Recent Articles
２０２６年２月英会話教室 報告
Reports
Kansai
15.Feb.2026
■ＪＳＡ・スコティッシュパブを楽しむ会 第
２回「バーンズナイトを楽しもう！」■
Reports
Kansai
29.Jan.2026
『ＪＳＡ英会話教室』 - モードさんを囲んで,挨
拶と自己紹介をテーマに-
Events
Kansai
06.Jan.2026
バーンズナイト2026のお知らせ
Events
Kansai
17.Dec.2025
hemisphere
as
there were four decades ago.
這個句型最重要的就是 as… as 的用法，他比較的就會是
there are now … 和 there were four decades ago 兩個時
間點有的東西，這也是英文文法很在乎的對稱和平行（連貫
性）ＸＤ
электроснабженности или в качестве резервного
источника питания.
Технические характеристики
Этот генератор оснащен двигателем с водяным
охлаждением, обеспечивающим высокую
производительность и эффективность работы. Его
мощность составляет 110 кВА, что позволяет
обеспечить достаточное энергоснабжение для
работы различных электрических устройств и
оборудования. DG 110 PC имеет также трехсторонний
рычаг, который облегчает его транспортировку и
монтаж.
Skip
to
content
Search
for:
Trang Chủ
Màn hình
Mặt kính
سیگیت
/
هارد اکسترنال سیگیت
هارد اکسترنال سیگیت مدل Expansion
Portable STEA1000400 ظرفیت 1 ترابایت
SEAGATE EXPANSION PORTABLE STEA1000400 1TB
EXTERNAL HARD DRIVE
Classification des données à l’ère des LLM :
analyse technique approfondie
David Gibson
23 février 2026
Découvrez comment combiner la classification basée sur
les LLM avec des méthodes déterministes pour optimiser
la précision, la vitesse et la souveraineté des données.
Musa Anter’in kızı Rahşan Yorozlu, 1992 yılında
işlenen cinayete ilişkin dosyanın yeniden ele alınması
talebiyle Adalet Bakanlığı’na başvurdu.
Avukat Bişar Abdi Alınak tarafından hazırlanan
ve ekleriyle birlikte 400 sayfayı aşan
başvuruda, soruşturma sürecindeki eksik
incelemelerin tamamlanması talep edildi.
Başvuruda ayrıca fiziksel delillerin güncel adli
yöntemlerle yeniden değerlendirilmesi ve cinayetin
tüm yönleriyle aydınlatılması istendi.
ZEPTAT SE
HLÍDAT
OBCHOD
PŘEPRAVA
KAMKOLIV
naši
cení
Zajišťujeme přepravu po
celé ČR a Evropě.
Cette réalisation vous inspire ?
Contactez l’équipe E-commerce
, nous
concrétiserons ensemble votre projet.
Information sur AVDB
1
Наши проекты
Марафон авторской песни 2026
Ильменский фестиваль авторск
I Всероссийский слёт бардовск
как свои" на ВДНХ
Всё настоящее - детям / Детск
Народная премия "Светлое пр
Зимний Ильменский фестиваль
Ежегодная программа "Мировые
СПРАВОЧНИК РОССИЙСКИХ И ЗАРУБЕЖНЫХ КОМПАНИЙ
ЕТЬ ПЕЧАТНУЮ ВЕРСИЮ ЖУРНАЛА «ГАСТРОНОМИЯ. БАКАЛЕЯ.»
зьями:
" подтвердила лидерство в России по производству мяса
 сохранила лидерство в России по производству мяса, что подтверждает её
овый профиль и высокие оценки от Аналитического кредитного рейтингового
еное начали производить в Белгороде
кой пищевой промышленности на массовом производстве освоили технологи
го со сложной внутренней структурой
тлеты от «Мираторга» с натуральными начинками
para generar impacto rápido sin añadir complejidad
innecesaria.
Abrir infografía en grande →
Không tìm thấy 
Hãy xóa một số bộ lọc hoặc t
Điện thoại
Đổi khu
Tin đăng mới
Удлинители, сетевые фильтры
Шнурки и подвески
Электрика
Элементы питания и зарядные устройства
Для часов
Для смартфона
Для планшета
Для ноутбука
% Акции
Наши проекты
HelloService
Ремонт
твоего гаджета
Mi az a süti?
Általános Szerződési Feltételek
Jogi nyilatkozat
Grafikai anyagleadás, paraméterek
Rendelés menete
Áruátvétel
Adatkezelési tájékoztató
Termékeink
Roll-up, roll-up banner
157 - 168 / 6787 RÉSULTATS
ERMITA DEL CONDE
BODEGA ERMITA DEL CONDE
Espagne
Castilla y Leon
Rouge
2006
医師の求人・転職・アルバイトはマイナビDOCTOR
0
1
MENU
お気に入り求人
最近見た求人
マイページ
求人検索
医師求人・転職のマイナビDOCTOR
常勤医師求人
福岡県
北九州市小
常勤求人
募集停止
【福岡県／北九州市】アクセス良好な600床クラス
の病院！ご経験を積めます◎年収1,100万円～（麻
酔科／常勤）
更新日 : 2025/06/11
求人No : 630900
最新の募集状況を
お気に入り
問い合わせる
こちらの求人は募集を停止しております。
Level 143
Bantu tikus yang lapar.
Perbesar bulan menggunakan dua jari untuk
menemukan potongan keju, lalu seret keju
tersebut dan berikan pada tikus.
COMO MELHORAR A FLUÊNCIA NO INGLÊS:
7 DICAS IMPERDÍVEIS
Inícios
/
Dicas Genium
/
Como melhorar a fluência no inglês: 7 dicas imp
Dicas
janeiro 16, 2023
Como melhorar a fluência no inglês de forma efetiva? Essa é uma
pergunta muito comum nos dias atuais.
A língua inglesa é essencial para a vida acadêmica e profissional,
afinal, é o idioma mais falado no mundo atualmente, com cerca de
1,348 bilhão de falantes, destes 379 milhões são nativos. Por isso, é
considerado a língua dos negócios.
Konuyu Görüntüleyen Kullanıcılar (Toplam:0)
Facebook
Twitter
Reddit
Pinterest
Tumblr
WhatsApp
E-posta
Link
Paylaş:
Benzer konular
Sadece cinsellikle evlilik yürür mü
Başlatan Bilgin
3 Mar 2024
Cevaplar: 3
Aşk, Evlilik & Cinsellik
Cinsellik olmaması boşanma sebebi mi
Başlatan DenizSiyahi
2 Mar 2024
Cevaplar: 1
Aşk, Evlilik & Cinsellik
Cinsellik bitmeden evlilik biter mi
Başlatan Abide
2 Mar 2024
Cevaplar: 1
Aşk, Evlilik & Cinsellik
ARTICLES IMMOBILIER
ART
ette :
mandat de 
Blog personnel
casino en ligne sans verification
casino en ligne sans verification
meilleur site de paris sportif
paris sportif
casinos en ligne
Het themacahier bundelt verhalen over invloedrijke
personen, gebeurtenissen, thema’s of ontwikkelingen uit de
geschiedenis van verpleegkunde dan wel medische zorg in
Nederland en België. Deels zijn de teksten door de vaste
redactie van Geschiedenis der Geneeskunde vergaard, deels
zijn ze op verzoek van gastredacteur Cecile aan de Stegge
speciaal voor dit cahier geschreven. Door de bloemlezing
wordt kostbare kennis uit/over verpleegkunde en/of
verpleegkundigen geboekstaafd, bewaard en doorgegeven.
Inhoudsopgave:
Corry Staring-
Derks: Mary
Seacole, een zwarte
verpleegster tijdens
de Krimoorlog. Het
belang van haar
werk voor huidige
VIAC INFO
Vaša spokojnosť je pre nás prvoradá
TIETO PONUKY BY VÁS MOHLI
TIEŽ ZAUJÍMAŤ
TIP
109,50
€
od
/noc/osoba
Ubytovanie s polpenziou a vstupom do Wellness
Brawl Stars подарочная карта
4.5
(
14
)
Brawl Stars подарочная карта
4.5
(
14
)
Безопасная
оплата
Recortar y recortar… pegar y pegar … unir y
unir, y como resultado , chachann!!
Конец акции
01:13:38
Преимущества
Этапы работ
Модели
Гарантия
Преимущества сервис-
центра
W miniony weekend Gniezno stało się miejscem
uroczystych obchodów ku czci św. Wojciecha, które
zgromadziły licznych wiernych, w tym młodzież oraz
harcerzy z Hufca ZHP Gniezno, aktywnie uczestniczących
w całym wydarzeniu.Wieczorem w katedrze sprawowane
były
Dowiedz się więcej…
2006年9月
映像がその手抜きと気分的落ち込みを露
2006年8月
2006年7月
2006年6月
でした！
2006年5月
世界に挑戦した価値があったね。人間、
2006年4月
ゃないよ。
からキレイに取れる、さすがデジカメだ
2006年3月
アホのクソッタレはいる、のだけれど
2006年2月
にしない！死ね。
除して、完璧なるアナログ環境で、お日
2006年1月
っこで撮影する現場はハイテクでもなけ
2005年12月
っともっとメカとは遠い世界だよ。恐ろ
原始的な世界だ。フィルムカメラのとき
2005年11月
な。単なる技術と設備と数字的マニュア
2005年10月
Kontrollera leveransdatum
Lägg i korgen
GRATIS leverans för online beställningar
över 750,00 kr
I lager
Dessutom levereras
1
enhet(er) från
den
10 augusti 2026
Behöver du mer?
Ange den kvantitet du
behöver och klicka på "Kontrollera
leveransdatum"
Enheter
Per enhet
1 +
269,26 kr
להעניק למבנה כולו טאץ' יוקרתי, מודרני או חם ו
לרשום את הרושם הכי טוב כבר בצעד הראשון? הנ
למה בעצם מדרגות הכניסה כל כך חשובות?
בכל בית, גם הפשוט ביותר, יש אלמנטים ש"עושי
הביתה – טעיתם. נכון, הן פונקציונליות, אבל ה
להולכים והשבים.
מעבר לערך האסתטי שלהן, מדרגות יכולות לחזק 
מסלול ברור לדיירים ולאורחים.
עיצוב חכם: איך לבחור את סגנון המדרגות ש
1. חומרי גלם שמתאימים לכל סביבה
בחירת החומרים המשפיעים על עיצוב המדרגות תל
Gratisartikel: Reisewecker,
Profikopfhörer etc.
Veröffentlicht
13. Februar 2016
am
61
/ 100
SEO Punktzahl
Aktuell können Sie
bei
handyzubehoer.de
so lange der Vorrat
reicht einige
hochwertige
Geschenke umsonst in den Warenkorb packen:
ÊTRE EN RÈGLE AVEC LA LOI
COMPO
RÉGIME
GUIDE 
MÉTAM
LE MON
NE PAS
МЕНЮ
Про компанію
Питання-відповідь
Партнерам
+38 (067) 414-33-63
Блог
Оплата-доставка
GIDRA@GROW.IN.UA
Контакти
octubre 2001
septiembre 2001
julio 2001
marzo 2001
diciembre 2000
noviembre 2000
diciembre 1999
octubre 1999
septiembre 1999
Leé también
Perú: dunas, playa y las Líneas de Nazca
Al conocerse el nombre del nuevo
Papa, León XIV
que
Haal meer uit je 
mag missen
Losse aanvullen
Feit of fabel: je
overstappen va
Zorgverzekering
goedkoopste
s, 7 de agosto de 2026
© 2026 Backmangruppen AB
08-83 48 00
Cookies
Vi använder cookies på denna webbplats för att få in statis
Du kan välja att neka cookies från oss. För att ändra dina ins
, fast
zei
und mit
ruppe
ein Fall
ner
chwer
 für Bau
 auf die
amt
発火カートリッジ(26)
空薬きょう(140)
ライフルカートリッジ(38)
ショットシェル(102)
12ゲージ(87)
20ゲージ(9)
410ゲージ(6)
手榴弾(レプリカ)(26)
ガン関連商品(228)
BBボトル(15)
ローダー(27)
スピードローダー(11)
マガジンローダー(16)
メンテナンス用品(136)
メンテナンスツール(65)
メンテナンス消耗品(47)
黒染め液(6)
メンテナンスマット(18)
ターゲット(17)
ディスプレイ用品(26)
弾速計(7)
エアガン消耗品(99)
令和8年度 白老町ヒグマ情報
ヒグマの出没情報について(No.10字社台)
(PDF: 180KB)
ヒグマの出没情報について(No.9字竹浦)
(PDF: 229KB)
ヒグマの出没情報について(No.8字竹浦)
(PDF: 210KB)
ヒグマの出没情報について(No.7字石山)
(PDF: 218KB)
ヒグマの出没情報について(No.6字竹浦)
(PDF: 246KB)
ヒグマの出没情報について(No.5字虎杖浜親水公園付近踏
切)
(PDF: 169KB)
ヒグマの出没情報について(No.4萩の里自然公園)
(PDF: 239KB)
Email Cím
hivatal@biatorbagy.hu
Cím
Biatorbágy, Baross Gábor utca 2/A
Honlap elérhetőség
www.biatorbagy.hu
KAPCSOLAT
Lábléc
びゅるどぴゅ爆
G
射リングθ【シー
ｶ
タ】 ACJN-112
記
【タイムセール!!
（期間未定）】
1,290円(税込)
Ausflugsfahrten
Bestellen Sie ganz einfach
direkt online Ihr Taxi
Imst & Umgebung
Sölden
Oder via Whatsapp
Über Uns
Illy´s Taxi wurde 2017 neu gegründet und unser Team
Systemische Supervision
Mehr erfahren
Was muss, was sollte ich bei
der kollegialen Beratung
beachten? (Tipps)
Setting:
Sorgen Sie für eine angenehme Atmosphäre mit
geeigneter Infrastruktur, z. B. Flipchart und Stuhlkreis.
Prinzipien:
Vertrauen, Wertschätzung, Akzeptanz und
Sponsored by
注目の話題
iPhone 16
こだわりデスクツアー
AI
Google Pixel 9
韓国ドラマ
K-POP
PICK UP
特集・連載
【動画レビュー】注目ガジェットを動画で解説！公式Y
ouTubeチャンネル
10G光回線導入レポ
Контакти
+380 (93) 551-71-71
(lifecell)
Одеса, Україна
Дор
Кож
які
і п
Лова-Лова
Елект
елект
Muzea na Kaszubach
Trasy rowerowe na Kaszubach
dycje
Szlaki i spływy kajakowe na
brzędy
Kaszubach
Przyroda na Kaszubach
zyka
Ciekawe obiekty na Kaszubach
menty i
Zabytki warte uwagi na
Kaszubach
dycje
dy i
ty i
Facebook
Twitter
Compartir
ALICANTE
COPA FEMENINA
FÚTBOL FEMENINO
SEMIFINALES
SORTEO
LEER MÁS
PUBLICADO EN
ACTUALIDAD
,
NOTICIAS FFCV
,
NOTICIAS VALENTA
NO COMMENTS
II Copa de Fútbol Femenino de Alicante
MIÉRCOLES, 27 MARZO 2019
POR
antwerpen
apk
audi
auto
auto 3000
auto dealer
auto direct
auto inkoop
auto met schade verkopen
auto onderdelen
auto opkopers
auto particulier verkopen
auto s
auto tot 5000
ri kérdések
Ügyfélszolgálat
____
▶ _ASSIGNMENT_
Filter the listing above down to the lines that contain the word "Başlatan".

▶ _RESULT FOR THIS TASK_
Başlatan Bilgin
Başlatan DenizSiyahi
Başlatan Abide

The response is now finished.